Monday, July 24, 2017

Optimization and C

Starting this next game in C, I've known there will be places where C isn't fast enough, and I'd have to drop to assembly to optimize things.  Particularly because the 6502 processor really isn't a suitable target for C.  There's just too large a gap between how C structures things and how the 6502 needs things to be done.

Well, this week I decided to see how long my background updating routine takes.  The easiest way to see how long a long-running routine takes on the NES is to play with the color/bw register.  You can set a frame to render in B&W, and when the routine finishes, change the register to color.  The screen will switch partway through the frame, and you can see by where the color starts how much of your frame's computation time you've used.

In this example picture, you can see that the routine being checked runs from the beginning of rendering, to somewhere around 10% of the screen height.  So it's taking up somewhere in the general order of 10% of the total processing time available.

Well, my background updating routine (which renders a new slice of background just offscreen to prepare for scrolling) was taking somewhere around 40% of my total time.  It was horrible.  After playing around, it turns out that this loop was the culprit:

    while (temp > 0) {  //temp is just a counter of how many times to do this
        cj = *tempPtr2;  //get the current metatile into cj
        slicePtr = (u8*) metatile_ptr[ci]; //figure out which slice array to use
        ci += 4;
        if (ci == 16) {    //if we've finished a tile, go to the next one down
            ci = 0;
            tempPtr2 += yIncrement;

It's not important to get into the details of exactly what this loop is doing, but a few things ended up being problematic:

1.  I look up slicePtr each time through the loop, although if you pay attention, it turns out there are only 4 different values it can be.  Pulling those out of the loop gained me about 5%.  

2. More importantly, and this is where C starts to fall apart, getting a value by index into an array can be super-slow if the array isn't contant. (ie if it's a non-constant pointer pointing at an array of data).  This is because the 6502 only allows indirect indexed addressing from zero page.  And what exactly does that nonsense mean?  The 6502 has a single special page of memory, the "zero page" that's, well, special.  To do a pointer-based lookup, you first have to copy the pointer to the zero page, then do an index from that.  So for a single slicePtr[cj] lookup, it's something like:
lda slicePtr
sta tempPtr
lda slicePtr+1
sta tempPtr+1
ldy cj       
lda (slicePtr),y

That's 21 clock cycles, if I haven't forgotten all my instruction timings in the months since making an Atari game.

So to improve this, I allocated space on the zero page for 4 pointers, and not only pulled them out of the loop (like I was talking about in step 1), but dropped to inline assembly, and saved them on the zero page once, so I wouldn't have to jump through those hoops every time.   This ended up being a huge savings in time.

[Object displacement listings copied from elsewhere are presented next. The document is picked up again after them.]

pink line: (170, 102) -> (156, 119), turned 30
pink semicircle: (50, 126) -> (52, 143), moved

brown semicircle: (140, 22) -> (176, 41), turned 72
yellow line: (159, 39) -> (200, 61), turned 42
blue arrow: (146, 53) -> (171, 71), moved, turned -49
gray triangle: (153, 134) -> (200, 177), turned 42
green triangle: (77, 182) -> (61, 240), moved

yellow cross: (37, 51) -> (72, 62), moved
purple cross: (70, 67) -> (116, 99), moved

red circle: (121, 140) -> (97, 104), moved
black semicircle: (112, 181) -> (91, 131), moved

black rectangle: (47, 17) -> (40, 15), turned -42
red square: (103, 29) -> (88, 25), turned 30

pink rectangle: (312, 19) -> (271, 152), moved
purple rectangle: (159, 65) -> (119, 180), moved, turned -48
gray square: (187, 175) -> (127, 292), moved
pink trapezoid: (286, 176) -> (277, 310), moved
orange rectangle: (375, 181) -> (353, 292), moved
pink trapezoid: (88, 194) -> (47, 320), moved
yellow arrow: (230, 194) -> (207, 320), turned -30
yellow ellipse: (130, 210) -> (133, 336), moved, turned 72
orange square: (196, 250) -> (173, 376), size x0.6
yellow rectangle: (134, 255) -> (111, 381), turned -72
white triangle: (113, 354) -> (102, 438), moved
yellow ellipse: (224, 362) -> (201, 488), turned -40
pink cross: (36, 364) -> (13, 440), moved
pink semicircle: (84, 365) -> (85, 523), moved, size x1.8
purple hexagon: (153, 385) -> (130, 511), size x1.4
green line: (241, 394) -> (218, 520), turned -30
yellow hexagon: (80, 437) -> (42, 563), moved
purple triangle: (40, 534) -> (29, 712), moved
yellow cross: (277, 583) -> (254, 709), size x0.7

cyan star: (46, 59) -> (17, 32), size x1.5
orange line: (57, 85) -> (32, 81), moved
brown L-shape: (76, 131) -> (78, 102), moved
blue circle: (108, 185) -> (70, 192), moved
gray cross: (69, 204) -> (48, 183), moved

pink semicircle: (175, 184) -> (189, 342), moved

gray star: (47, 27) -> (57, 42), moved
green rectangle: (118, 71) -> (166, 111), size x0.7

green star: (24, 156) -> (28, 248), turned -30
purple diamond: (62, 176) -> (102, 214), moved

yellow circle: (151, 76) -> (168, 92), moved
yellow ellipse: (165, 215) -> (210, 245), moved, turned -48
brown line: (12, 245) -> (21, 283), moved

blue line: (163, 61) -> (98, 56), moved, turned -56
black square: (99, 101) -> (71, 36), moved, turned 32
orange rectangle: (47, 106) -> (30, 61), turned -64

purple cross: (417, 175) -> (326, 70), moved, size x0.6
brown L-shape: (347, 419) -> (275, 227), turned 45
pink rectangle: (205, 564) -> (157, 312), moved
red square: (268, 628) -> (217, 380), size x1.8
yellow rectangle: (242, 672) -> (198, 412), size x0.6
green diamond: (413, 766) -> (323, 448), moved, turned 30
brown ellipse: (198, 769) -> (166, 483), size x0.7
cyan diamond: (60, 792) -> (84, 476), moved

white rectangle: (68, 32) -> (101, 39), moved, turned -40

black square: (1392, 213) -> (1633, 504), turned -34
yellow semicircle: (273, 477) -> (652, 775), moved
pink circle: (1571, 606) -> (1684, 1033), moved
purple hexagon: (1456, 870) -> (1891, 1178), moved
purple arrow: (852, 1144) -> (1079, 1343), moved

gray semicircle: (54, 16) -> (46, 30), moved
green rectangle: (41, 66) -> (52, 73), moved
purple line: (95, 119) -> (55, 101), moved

3. By this point, I figured I had optimized it that far, I might as well go further, and unroll the loop a little, and do most of the computation in inline assembly:

    tempPtrA = (u8*)metatile_ptr[ci];
    ci += 4;
    tempPtrB = (u8*)metatile_ptr[ci];
    ci += 4;
    tempPtrC = (u8*)metatile_ptr[ci];
    ci += 4;
    tempPtrD = (u8*)metatile_ptr[ci];

    while (temp >= 4) {  //temp is just a counter of how many times to do this
        cj = *tempPtr2;  //get the current metatile into cj
        __asm__("ldx %v", vram_buffer_current);
        __asm__("ldy %v", cj);
        __asm__("lda (%v),y", tempPtrA);
        __asm__("sta %v,x", vram_buffer);

        __asm__("ldy %v", cj);
        __asm__("lda (%v),y", tempPtrB);
        __asm__("sta %v,x", vram_buffer);

        __asm__("ldy %v", cj);
        __asm__("lda (%v),y", tempPtrC);
        __asm__("sta %v,x", vram_buffer);

        __asm__("ldy %v", cj);
        __asm__("lda (%v),y", tempPtrD);
        __asm__("sta %v,x", vram_buffer);

        __asm__("stx %v", vram_buffer_current);

        tempPtr2 += yIncrement;
        temp = temp - 4;

It's certainly a bit uglier, but it went from the whole routine being somewhere around 40% of my frame time, to about 10%.   I'll take that optimization.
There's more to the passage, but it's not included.